On the eve of her divining, the day she’ll discover her fate, seventeen-year-old Lil and her twin sister Kizzy are captured and enslaved by the cruel Boyar Valcar, taken far away from their beloved traveller community.
Forced to work in the harsh and unwelcoming castle kitchens, Lil is comforted when she meets Mira, a fellow slave who she feels drawn to in a way she doesn’t understand. But she also learns about the Dragon, a mysterious and terrifying figure of myth and legend who takes girls as gifts.
They may not have had their divining day, but the girls will still discover their fate…
The Deathless Girls begins a long time prior to the setting of Bram Stoker’s Dracula, in a time where Travellers are common. Our main characters, Lil and Kizzy, are introduced in the setting of their family and Traveller way of life, which begins their wonderfully rich backstory.
I fell in love with this novel within the first few lines, as the writing immediately felt lyrical. The descriptions were constantly vivid which evoked strong reactions. Descriptions of beautiful things had me wanting to live in the world, but those of awful events had me feeling horrified.
There are some dark themes in this novel. Kiran Millwood Hargrave truly places vampires back in their traditional fearsome place. There is no hidden romance here, no dark and brooding supernatural creature come to whisk our girls off their feet. Instead, we are presented with monster upon monster, and shown the harsh realities of such a creature.
But the vampires are not the only evil in the novel. Other, human characters also fill the antagonist role.

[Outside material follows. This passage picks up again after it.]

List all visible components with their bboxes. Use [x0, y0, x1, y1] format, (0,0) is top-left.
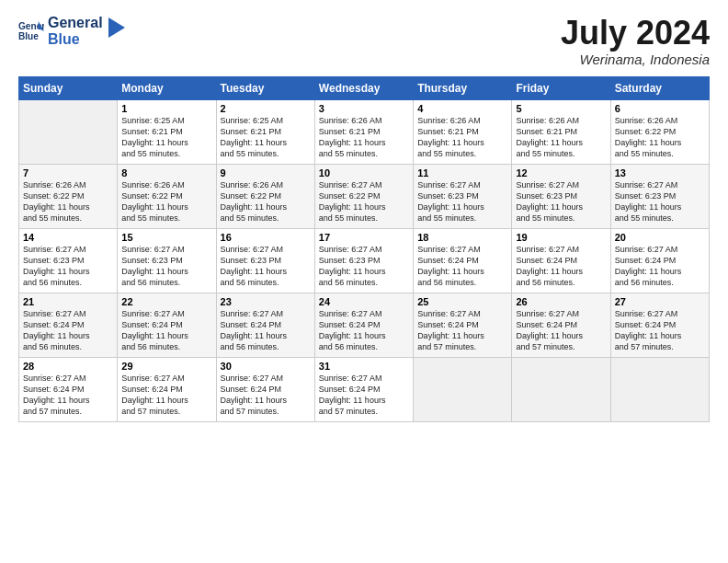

The things they do and say are shocking and devastating, but this adds to the depth of the story. The evil in this novel is varied, meaning Lil and Kizzy are tested on many levels. It brings out the best and worst in them, and I particularly loved Hargrave’s representation of people responding differently to the same situation.
There is some lovely character development in The Deathless Girls. Lil tells the story, and we watch as she struggles with being the twin of someone she considers much more beautiful and talented than herself. At the beginning, she falls victim to this insecurity, appearing weak in the shadow of her fierce sister. However, as the plot progresses she demonstrates strength without Kizzy. She develops into a much more confident character by the end.
Despite their differences, the relationship between the sisters is a delight to read. They look after each other, as well as other members of their group, with such passion that I couldn’t help but admire it. It was really enjoyable to read a novel focussed on familial bonds.
But Hargrave doesn’t stop there. Lil begins to develop feelings for another girl. The only problem any of the characters have with their relationship is that the girl is Settled, not because it is an f/f relationship. Although there are some hints that the wider world wouldn’t be as accepting of them, I thought it refreshing to see this kind of relationship come to life without being taboo.
Although I knew what the outcome of the novel had to be, I desperately wished it would somehow be different. The Deathless Girls is written so beautifully and vividly that it is impossible not to feel a connection with our main characters. I only wanted the best for them, and was devastated when they reached the inevitable ending.
I loved this take on the ‘wives of Dracula’. It wasn’t what I expected, and I am glad of Hargrave’s decision to paint vampires back in their dastardly light. I highly recommend this novel. It is a fast-paced, interesting, and beautiful read.